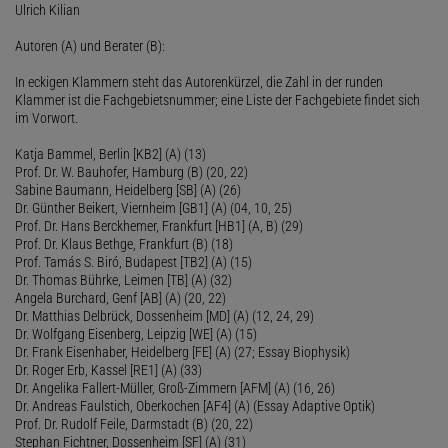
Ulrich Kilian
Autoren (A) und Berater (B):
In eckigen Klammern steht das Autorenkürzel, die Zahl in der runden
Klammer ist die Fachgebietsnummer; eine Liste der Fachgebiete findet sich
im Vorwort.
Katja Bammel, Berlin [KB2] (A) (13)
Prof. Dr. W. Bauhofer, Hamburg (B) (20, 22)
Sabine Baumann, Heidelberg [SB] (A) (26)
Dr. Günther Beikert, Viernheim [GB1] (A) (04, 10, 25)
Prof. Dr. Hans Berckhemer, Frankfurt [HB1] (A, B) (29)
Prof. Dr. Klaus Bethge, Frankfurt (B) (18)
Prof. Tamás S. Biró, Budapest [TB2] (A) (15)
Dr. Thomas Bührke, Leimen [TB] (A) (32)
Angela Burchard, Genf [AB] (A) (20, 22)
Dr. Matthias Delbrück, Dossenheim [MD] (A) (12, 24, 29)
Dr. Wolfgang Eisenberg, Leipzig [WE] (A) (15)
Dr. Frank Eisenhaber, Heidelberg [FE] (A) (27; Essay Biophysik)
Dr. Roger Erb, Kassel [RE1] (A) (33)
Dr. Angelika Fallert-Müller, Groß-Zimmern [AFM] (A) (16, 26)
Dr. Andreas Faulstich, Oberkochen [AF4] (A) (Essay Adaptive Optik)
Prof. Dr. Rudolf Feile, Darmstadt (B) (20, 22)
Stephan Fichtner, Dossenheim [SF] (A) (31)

* * *

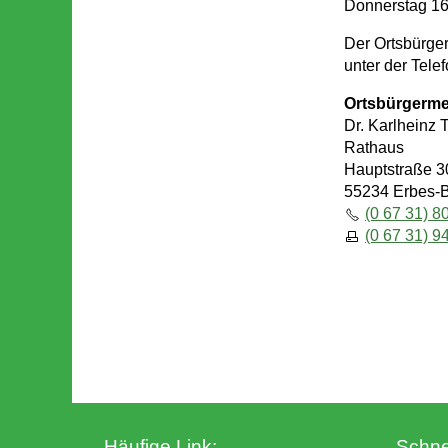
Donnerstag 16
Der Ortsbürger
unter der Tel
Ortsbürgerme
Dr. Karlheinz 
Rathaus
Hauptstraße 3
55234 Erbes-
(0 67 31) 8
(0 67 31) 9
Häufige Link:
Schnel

WORK TO COMPLETE: Word for word, restate the lines of the listing above starting at the line with "Ulrich Kilian" and ending at the line with "Prof. Dr. Klaus Bethge, Frankfurt (B) (18)", and nothing outside them.

COMPLETED EXERCISE:
Ulrich Kilian
Autoren (A) und Berater (B):
In eckigen Klammern steht das Autorenkürzel, die Zahl in der runden
Klammer ist die Fachgebietsnummer; eine Liste der Fachgebiete findet sich
im Vorwort.
Katja Bammel, Berlin [KB2] (A) (13)
Prof. Dr. W. Bauhofer, Hamburg (B) (20, 22)
Sabine Baumann, Heidelberg [SB] (A) (26)
Dr. Günther Beikert, Viernheim [GB1] (A) (04, 10, 25)
Prof. Dr. Hans Berckhemer, Frankfurt [HB1] (A, B) (29)
Prof. Dr. Klaus Bethge, Frankfurt (B) (18)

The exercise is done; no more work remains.